Re: C versus C++

=?ISO-8859-1?Q?Erik_Wikstr=F6m?= <>
Sat, 14 Jul 2007 15:13:14 GMT
On 2007-07-14 16:40, wrote:

I would say that, in general, you don't need to learn C before
learning C++. In fact, I would go as far as saying that there's
really no reason to learn C at all. Most programming tasks are better
handled in C++, in my opinion. But there is one significant exception
I think.

I'm sure there are many people here who will disagree with me, but it
seems to me that the C programming style is somewhat more well suited
to database and/or file-system programming than C++. Of course, you
*could* program a database or a file system in C++, but in practice,
it's mostly done in pure C.

The reason has nothing to do with language capability. As a superset
of C, C++ is more than capable of doing anything C can do, obviously.
But C++ encourages a certain, "style" or "mindset" or programming,
which is totally different than C style programming.

C++ programmers tend to think in terms of objects - non-permanent,
dynamic data structures which are stored in memory. C programmers,
however, tend to think in terms of raw data: pointers to contiguous
memory blocks, structs, etc. And objects don't always translate well
to concepts involving permanent storage, like disk blocks, etc.
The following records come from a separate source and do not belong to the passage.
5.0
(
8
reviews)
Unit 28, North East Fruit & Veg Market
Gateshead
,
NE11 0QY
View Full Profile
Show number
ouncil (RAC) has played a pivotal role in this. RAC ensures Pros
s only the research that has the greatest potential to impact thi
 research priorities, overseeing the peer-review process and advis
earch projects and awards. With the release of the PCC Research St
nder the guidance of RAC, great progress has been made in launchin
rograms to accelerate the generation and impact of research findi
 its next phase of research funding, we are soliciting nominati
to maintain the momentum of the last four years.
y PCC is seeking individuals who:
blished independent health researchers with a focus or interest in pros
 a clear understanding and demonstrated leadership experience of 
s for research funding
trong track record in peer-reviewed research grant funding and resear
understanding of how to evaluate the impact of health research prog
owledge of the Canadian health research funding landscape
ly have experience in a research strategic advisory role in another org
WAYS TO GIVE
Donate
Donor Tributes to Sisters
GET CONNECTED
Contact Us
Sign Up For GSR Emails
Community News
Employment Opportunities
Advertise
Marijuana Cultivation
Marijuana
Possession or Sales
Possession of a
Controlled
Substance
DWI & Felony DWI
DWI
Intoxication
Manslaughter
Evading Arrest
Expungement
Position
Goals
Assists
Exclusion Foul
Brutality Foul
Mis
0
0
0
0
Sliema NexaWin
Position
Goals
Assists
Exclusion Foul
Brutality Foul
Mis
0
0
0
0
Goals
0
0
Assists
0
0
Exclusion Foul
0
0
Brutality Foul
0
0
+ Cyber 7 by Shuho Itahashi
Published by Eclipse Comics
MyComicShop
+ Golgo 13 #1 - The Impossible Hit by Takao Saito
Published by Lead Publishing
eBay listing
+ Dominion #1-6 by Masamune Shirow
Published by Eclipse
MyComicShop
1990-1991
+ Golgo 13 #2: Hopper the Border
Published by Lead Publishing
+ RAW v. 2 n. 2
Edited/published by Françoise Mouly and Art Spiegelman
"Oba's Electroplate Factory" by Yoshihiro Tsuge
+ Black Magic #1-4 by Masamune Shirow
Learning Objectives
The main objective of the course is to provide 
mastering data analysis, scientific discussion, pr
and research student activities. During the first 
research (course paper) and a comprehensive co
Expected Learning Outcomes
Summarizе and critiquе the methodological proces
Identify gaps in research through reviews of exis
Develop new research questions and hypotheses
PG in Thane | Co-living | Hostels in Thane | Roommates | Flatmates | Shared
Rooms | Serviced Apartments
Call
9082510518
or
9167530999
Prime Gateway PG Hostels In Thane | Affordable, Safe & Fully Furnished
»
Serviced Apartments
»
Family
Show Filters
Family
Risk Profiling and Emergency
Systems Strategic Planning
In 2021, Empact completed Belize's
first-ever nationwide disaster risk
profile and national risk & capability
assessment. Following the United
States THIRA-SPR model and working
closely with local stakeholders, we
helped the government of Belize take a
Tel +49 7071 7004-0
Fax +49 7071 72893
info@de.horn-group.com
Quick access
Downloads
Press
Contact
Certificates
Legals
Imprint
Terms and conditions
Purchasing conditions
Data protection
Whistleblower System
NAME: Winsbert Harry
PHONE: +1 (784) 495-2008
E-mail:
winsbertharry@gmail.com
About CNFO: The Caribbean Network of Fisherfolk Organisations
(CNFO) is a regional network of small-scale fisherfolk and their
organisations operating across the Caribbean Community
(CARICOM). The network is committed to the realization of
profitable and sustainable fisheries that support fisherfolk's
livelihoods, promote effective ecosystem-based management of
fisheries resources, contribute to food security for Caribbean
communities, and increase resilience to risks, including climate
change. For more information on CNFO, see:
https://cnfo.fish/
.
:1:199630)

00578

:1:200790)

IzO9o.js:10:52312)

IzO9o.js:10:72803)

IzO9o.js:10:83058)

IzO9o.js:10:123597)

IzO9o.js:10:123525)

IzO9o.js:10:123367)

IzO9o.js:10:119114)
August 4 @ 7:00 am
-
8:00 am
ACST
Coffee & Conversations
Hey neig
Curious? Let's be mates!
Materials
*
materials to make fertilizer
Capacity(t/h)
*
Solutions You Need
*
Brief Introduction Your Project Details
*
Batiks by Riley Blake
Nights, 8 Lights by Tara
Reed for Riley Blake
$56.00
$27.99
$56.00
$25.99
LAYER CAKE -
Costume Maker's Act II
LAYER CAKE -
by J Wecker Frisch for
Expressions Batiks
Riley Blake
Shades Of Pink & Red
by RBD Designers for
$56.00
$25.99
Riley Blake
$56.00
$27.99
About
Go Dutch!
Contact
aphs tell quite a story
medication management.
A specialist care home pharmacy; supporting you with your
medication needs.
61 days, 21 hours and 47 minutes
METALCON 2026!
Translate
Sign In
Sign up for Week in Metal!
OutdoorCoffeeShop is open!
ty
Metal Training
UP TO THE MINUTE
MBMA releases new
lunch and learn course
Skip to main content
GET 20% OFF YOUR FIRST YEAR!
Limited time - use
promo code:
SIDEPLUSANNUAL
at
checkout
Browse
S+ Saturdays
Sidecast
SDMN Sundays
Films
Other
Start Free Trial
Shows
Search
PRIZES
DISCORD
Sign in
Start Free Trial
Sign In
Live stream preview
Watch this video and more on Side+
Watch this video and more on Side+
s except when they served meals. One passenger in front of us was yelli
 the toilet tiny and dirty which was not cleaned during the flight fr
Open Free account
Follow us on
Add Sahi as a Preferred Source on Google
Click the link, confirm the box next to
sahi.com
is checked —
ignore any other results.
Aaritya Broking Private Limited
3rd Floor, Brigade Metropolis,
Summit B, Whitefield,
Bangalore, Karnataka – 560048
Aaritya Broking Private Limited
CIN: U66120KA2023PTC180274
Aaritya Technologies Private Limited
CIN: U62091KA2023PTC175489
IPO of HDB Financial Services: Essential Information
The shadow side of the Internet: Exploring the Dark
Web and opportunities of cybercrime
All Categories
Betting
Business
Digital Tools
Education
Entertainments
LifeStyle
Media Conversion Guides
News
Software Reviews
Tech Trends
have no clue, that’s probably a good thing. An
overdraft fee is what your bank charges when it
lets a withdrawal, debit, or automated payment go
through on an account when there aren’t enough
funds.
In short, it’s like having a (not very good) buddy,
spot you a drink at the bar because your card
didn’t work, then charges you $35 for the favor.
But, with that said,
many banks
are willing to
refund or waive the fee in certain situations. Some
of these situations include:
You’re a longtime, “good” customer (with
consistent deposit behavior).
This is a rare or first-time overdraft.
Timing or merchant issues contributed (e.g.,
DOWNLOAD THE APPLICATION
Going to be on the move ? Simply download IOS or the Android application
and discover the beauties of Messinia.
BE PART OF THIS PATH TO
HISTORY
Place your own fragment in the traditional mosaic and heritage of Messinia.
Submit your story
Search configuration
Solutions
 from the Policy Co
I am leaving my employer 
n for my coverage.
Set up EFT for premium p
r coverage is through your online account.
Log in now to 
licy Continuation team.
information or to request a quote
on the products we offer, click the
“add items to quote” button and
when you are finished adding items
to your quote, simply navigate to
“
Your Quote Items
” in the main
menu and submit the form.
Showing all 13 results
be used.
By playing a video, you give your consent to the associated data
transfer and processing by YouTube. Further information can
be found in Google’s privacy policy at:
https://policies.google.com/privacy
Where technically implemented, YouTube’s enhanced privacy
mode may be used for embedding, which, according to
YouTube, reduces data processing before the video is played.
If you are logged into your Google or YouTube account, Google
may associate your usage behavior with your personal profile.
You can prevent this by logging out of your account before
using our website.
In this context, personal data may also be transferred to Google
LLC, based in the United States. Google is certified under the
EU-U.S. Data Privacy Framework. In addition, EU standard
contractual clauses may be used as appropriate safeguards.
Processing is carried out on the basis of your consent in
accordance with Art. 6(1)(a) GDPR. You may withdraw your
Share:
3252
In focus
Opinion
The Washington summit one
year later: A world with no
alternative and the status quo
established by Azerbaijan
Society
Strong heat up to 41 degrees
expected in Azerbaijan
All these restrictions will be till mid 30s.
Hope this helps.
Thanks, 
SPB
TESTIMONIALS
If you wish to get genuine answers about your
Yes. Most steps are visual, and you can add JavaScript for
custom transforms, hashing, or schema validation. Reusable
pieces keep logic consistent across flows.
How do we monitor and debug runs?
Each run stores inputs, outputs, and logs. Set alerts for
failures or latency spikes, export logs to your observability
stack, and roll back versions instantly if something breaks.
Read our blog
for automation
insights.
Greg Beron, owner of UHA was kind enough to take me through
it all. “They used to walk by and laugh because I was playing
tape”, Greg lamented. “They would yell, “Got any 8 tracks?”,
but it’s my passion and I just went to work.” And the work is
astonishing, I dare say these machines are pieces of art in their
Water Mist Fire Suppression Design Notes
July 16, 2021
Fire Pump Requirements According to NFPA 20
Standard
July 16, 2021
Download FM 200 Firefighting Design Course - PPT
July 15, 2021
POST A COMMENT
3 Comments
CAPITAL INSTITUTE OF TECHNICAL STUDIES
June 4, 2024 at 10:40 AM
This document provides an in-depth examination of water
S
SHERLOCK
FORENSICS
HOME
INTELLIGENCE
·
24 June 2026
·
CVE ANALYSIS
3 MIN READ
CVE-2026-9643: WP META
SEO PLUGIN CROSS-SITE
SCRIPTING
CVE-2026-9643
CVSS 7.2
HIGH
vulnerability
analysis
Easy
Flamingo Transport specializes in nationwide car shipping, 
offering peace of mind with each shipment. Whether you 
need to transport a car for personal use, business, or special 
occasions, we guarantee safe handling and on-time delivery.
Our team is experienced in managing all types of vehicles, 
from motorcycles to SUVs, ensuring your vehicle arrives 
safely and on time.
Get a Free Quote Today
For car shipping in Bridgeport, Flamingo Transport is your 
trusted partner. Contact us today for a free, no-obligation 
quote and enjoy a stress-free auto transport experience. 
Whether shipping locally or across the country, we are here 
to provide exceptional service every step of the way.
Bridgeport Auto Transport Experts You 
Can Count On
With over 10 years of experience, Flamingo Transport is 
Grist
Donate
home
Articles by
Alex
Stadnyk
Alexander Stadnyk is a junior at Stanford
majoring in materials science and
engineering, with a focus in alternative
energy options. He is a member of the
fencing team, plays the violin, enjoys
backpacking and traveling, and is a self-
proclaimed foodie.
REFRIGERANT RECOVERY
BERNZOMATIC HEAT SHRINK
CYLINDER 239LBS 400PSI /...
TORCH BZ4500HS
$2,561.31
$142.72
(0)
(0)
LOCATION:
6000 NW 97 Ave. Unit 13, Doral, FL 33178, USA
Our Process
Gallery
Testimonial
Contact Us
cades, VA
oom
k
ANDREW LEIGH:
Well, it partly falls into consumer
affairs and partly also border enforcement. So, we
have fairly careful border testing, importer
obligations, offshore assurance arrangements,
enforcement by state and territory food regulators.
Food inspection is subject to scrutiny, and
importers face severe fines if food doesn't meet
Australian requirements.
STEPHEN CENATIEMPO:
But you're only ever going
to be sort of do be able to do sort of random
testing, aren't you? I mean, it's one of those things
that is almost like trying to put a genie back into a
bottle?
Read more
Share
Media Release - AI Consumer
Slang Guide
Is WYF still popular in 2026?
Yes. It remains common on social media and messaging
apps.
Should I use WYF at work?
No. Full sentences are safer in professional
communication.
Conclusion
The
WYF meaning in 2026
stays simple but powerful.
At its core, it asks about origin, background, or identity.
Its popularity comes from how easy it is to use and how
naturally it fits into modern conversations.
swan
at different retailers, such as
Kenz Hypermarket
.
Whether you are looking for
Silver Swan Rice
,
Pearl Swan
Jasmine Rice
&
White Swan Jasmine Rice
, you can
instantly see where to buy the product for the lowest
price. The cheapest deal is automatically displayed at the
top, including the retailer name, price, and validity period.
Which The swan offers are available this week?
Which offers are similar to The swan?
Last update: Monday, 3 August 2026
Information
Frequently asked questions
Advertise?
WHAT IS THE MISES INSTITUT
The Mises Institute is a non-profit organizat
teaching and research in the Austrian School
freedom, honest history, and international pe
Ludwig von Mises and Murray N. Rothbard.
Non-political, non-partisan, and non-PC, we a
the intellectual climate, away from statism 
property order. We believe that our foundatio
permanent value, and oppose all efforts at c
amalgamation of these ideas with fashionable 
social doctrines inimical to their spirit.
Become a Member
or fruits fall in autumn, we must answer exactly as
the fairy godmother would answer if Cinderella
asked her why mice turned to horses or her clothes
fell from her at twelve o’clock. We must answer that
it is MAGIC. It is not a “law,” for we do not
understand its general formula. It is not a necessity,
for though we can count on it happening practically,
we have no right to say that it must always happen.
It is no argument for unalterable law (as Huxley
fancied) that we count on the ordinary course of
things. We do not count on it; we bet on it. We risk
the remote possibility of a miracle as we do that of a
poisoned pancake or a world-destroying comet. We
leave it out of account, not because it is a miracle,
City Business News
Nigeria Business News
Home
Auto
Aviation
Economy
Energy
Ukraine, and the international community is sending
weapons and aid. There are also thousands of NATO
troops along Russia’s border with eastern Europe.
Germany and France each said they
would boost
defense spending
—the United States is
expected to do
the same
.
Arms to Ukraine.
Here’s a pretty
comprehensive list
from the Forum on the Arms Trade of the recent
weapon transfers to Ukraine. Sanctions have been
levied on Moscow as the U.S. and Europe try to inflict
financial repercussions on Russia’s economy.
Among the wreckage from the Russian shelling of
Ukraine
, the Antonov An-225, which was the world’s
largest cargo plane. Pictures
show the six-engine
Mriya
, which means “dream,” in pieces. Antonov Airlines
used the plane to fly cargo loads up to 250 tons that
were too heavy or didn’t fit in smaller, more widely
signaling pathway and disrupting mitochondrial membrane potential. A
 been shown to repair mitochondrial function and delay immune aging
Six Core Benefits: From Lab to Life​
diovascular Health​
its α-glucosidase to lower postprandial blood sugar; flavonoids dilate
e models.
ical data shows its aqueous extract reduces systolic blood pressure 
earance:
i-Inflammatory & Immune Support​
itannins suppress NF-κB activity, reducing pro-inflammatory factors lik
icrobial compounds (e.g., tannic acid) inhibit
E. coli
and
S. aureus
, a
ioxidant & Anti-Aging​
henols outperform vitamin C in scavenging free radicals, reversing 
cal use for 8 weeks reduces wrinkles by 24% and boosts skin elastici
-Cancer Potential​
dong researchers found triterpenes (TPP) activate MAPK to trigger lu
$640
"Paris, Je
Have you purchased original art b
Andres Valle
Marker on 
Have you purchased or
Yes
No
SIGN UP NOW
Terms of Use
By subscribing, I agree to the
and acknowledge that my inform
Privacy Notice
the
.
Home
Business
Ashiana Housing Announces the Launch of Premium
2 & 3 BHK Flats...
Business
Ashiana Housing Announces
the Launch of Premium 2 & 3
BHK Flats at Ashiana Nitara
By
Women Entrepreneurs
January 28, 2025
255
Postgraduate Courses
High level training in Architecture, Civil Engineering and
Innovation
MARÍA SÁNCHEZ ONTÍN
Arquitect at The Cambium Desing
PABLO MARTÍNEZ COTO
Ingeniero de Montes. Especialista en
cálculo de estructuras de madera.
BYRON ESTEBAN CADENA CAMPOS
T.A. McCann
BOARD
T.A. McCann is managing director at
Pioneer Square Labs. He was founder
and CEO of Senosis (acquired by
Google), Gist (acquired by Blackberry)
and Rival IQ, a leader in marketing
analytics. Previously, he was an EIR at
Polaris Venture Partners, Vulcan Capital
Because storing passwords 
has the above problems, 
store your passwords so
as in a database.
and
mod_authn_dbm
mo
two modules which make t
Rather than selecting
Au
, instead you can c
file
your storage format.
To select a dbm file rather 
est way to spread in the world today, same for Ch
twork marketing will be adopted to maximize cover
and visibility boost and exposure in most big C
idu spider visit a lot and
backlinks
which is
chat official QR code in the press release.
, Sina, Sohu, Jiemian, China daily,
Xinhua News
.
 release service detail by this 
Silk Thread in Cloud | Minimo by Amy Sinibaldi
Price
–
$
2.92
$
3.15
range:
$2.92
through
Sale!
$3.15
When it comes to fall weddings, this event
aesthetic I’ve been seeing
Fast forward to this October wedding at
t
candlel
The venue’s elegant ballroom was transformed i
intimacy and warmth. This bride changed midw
I have not looked one any DB code but most OS code I've seen have been
quite object oriented, with structs being the objects and the functions
that operate on them the methods, and there are both constructors and
destructors. However due to the lack of OO support in C all data is
public and the methods are not members, and constructors have to be
called manually.

That's why major file systems like XFS, reiser, etc., as well as
database systems are usually programmed in C, even though they *could*
just as well be programmed in C++.

I'd say that they are programmed in C because either they have to be
part of an OS written in C (for the FS) and because if something is
written in C it can be called from almost any other language (for the DB
application). That and the fact that most DB projects are either decades
old or derived from code that is, rewriting something that works just to
change the language is usually not a popular idea.

Just to avoid confusion: I'm *NOT* saying that C is better than C++
for anything. I'm saying that, in practice, C-style programming
usually lends itself better to programs which manipulate raw data on
disk, such as file-systems or databases, rather than C++ style
programming, which usually revolves around objects in memory.

Having said that I do recognise the fact that all problems are not best
solved with an OO design, procedural programming also have it's place.
Personally I find that you get the best effect when you mix a couple of
styles (templates and OO is a good example).